• [EXERCISE DETAILS]
Your task is to reproduce, exactly and only, the lines running from the line containing "restaurantes" to the end of the data below, both included.

Extracted page text data:
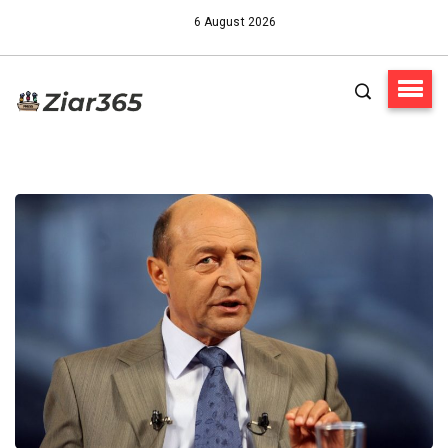
6 August 2026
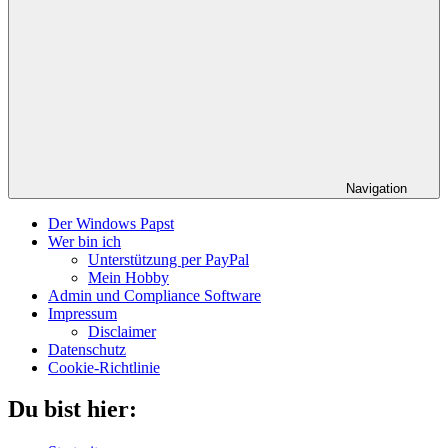
Navigation
Der Windows Papst
Wer bin ich
Unterstützung per PayPal
Mein Hobby
Admin und Compliance Software
Impressum
Disclaimer
Datenschutz
Cookie-Richtlinie
Du bist hier:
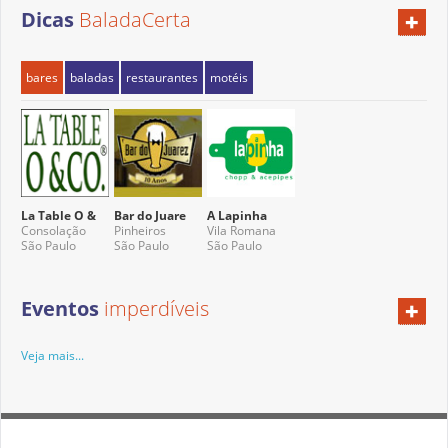
+
Dicas
BaladaCerta
bares
baladas
restaurantes
motéis
La Table O &
Bar do Juare
A Lapinha
Consolação
Pinheiros
Vila Romana
São Paulo
São Paulo
São Paulo
+
Eventos
imperdíveis
Veja mais...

• [REPLY TO THE TASK]
restaurantes
motéis
La Table O &
Bar do Juare
A Lapinha
Consolação
Pinheiros
Vila Romana
São Paulo
São Paulo
São Paulo
+
Eventos
imperdíveis
Veja mais...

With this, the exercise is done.